Finding Freedom: Lean Into the Hard

Every time I read quotes like, "Live your passion and you will never work a day in your life," or "Discover what you were born to do and you will always be happy," I have a knee jerk type of reaction. It usually involves me rolling my eyes and saying insightful things like, "Baloney."

The truth is that it is has taken me quite some time to get to a place of freedom and rejection of this mentality. My reaction used to be both guilt that I didn't live my passion as well as jealousy of those who did. And just in case you didn't know this already, neither guilt or jealousy are healthy emotions to live with.

I realize I am saying something rather counter-cultural to today's mindset, but I just find this way of thinking very limiting and unrealistic.  Life is full of the mundane, routine, non-passion-inspiring moments and activities. Do I have to fell "born to do" laundry in order to do it? Or am I just doomed to do it and be unhappy about it?

There is also an element of this philosophy that ignores the fact that God might very well call us to do something really hard.

His calling in our lives may or may not be in our area of passion. He might give us a job for which we are not naturally gifted. He may very well want to show Himself strong in our weaknesses.

Look at Moses. He was a man with a speech impediment who was called to speak to the mightiest ruler of the world. He lead people who were obstinate and who frustrated the tar out of him and it almost wore him out. He faced hunger, complaining, uncertainty, monotony, and danger with a people who questioned his authority. (Sounds like the life of every parent!) Leading the Isrealites for 40 years through a desert while trying to keep their focus on God was hard.

But he was living what God called him to do.

Look at Mary. She was a girl who was looking for the kind of life everyone else around her had- one with a husband and a family. But she had to face the unthinkable- a pregnancy out of wedlock which almost caused her to loose her betrothed. Then she had to raise a Son, who was the Son of God, which she must have felt totally unqualified to do. And then she was horrifically present at the moment He suffered and died. While being the mother of Christ must have contained unspeakable joys, every moment must have also been hard.
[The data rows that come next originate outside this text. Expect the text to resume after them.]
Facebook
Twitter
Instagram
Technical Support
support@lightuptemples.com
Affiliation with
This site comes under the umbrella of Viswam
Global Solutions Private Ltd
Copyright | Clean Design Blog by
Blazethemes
But she was living the life God had designed her for.

Look at Jeremiah. He was a man who, in order to follow the call of God, had to speak such unpopular words that he was beaten, put in stocks and imprisoned, thrown into a cistern, and was rejected by his own family.  He lived constantly with the tug-of-war of on the one side dreading giving the words the Lord had for him to say and on the other side the impossibility of not saying the words that were like a fire within him. (Jer. 20:8-9) To speak meant he would be reviled, but to not speak was inconceivable. His life was very, very hard.

But he was living the calling of God on his life.
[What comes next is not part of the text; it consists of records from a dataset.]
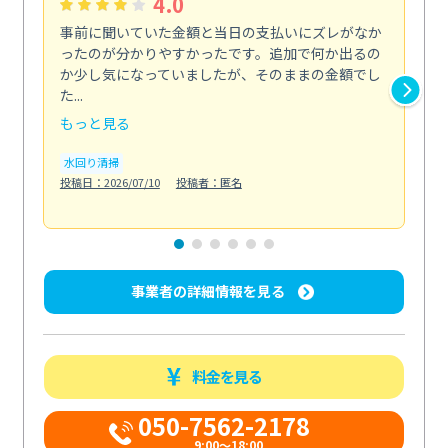
4.0
事前に聞いていた金額と当日の支払いにズレがなか
在
ったのが分かりやすかったです。追加で何か出るの
が
か少し気になっていましたが、そのままの金額でし
っ
た...
...
もっと見る
も
水回り清掃
投稿日：2026/07/10
投稿者：匿名
キ
投稿日
事業者の詳細情報を見る
料金を見る
050-7562-2178
9:00～18:00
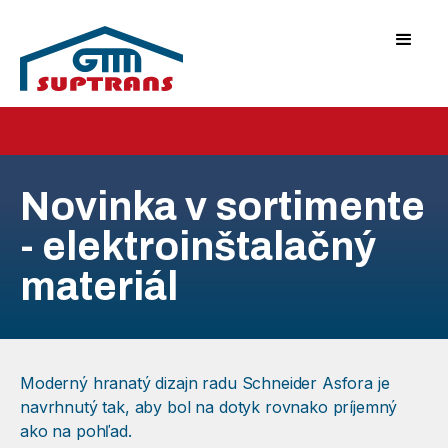
Novinka v sortimente
- elektroinštalačný
materiál
Moderný hranatý dizajn radu Schneider Asfora je
navrhnutý tak, aby bol na dotyk rovnako príjemný
ako na pohľad.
And the point is? Just that if life is hard, and if you are not working in your sweet spot, and if your passion is on the back burner, and if being faithful means denying your desire.....that does not mean that you are in the wrong place.

Sometimes life is hard. Relationships are hard. Denying yourself is hard. Picking up your cross daily is hard. So lean into the hard. Don't assume that because something is hard, you are in the wrong place.

Find freedom in the midst of the hard by seeing Jesus beside you, in every crazy or mundane circumstance, showing Himself strong.

Life can be hard, but it may just be the exact life God has called you to and created you for.

What do you find hard? Is it what God called you to do? Lean. Into. It.